__Your instructions__. Transcribe exactly the lines from the one containing "ent aux efforts" through the end of the data, both included. Leave out pictures.

[Extracted page text data]
- Opening Delimiter -

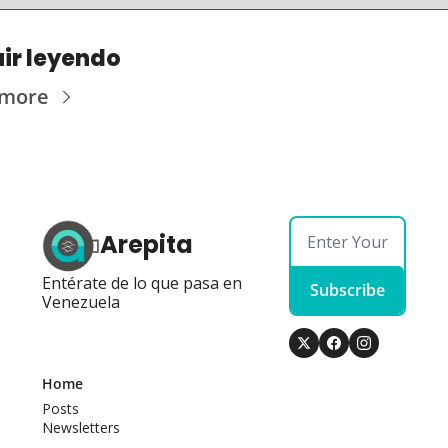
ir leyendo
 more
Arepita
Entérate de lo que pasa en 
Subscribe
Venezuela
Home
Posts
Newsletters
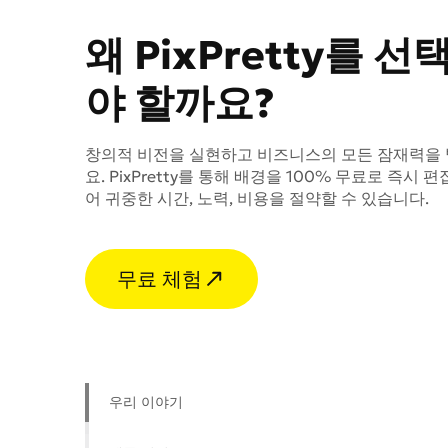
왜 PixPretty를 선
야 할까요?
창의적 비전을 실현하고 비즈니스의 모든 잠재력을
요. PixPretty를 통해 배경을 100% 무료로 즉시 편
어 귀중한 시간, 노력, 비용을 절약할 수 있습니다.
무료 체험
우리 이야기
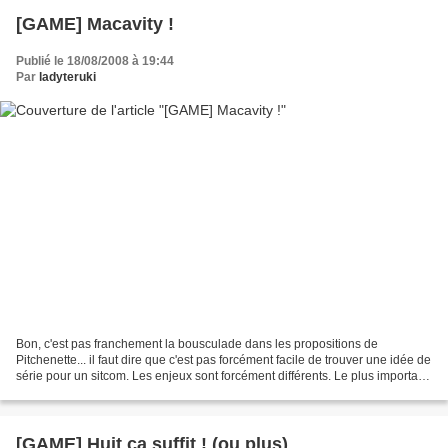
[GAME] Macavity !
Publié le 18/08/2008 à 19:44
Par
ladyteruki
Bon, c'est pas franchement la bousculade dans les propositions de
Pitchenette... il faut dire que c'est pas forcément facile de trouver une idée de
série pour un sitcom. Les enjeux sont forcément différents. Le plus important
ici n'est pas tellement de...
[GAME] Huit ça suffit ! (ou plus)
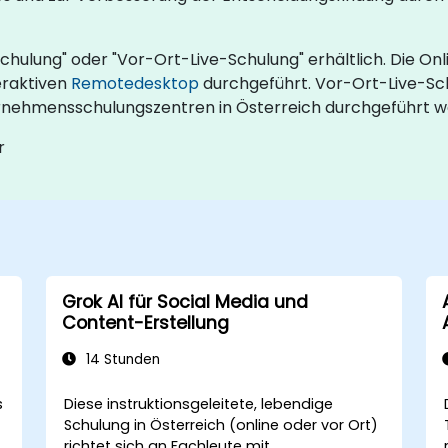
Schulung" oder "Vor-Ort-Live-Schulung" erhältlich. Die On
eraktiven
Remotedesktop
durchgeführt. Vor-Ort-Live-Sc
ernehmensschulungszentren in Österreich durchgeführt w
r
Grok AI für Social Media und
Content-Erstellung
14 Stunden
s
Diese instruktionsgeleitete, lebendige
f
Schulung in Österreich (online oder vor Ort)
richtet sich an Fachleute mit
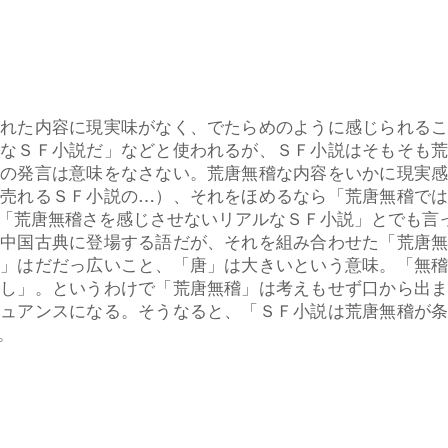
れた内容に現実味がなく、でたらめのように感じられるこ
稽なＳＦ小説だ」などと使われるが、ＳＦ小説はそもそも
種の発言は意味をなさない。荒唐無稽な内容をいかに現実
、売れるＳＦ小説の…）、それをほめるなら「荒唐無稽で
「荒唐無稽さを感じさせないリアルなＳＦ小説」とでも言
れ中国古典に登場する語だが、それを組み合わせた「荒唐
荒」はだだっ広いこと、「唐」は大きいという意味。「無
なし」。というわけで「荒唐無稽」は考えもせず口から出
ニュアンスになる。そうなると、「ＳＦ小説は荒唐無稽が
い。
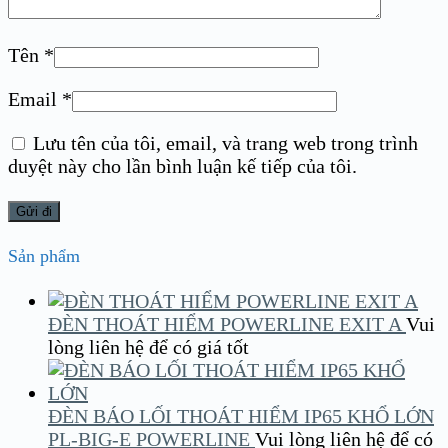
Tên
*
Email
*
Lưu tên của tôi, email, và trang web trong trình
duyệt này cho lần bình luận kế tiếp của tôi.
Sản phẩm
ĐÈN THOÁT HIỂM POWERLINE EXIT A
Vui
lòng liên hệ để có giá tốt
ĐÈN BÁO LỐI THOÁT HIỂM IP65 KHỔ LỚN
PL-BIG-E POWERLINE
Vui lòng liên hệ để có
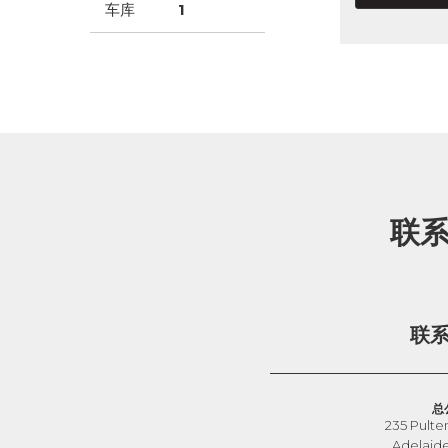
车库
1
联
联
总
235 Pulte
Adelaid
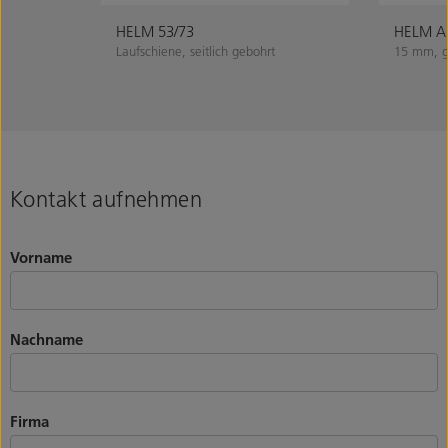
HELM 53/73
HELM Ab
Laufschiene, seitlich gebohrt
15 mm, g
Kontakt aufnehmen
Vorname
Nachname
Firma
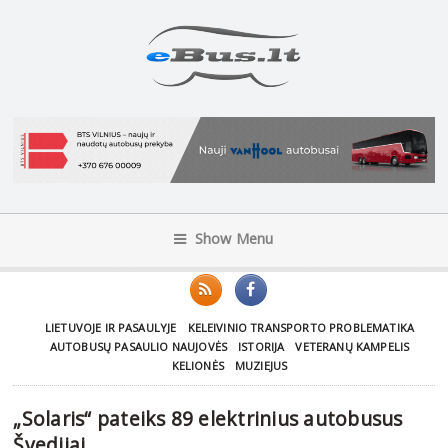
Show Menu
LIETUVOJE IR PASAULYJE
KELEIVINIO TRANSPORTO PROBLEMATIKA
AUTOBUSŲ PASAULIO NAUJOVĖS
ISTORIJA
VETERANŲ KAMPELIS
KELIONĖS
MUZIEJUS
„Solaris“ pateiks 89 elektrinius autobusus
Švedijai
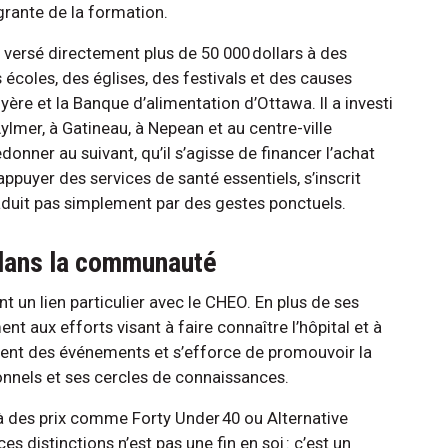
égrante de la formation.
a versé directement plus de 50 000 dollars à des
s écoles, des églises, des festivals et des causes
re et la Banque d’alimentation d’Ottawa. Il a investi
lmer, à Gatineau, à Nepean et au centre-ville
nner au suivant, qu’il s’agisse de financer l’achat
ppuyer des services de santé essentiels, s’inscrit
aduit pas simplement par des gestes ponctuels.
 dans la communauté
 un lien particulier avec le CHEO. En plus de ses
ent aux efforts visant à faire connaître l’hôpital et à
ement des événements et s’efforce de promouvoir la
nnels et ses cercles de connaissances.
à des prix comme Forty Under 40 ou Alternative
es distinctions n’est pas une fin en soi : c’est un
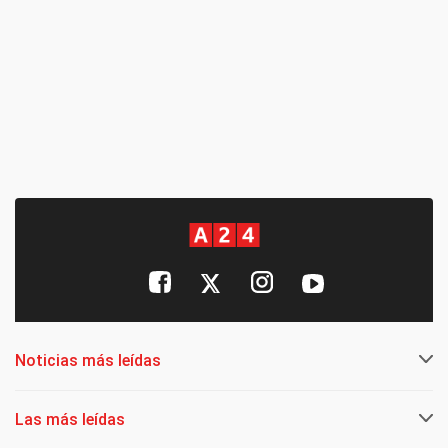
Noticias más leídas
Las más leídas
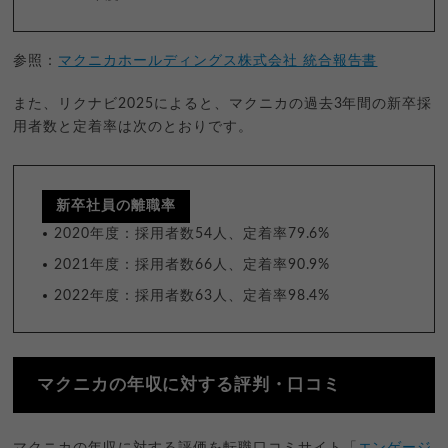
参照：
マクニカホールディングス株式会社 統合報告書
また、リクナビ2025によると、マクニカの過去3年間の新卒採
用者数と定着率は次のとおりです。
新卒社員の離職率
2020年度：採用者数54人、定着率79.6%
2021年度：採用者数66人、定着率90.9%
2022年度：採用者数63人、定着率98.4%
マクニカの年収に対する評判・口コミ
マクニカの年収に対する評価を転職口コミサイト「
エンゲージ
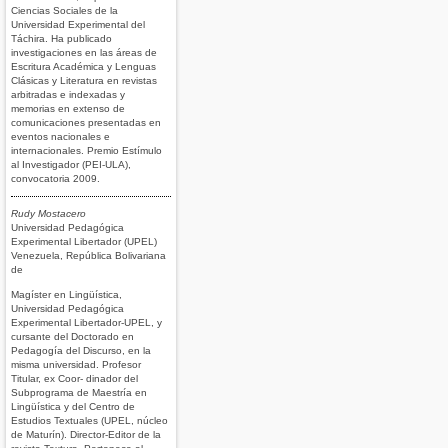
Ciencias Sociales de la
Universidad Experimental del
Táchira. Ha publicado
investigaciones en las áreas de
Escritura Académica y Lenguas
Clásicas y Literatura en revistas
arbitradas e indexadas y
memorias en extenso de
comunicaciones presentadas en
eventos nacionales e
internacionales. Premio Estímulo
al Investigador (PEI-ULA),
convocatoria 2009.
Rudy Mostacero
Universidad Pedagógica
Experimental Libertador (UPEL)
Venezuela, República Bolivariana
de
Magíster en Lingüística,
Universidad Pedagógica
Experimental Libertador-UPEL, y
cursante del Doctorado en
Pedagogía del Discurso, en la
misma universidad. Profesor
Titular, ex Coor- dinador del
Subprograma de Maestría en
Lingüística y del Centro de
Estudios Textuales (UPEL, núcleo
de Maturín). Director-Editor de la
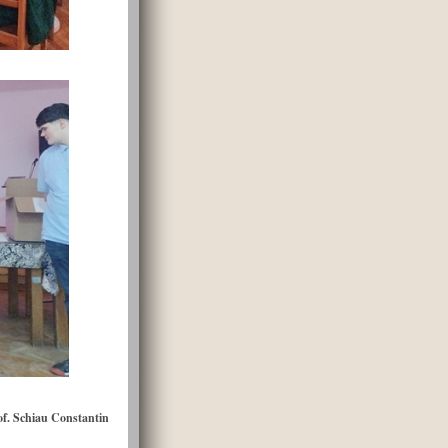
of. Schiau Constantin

- Closing Delimiter -

__Answer section__.
ent aux efforts visant à faire connaître l’hôpital et à
ement des événements et s’efforce de promouvoir la
nnels et ses cercles de connaissances.
à des prix comme Forty Under 40 ou Alternative
es distinctions n’est pas une fin en soi : c’est un
Noticias más leídas
Las más leídas
参照：
マクニカホールディングス株式会社 統合報告書
また、リクナビ2025によると、マクニカの過去3年間の新卒採
用者数と定着率は次のとおりです。
新卒社員の離職率
2020年度：採用者数54人、定着率79.6%
2021年度：採用者数66人、定着率90.9%
2022年度：採用者数63人、定着率98.4%
マクニカの年収に対する評判・口コミ
マクニカの年収に対する評価を転職口コミサイト「
エンゲージ
Ciencias Sociales de la
Universidad Experimental del
Táchira. Ha publicado
investigaciones en las áreas de
Escritura Académica y Lenguas
Clásicas y Literatura en revistas
arbitradas e indexadas y
memorias en extenso de
comunicaciones presentadas en
eventos nacionales e
internacionales. Premio Estímulo
al Investigador (PEI-ULA),
convocatoria 2009.
Rudy Mostacero
Universidad Pedagógica
Experimental Libertador (UPEL)
Venezuela, República Bolivariana
de
Magíster en Lingüística,
Universidad Pedagógica
Experimental Libertador-UPEL, y
cursante del Doctorado en
Pedagogía del Discurso, en la
misma universidad. Profesor
Titular, ex Coor- dinador del
Subprograma de Maestría en
Lingüística y del Centro de
Estudios Textuales (UPEL, núcleo
de Maturín). Director-Editor de la
of. Schiau Constantin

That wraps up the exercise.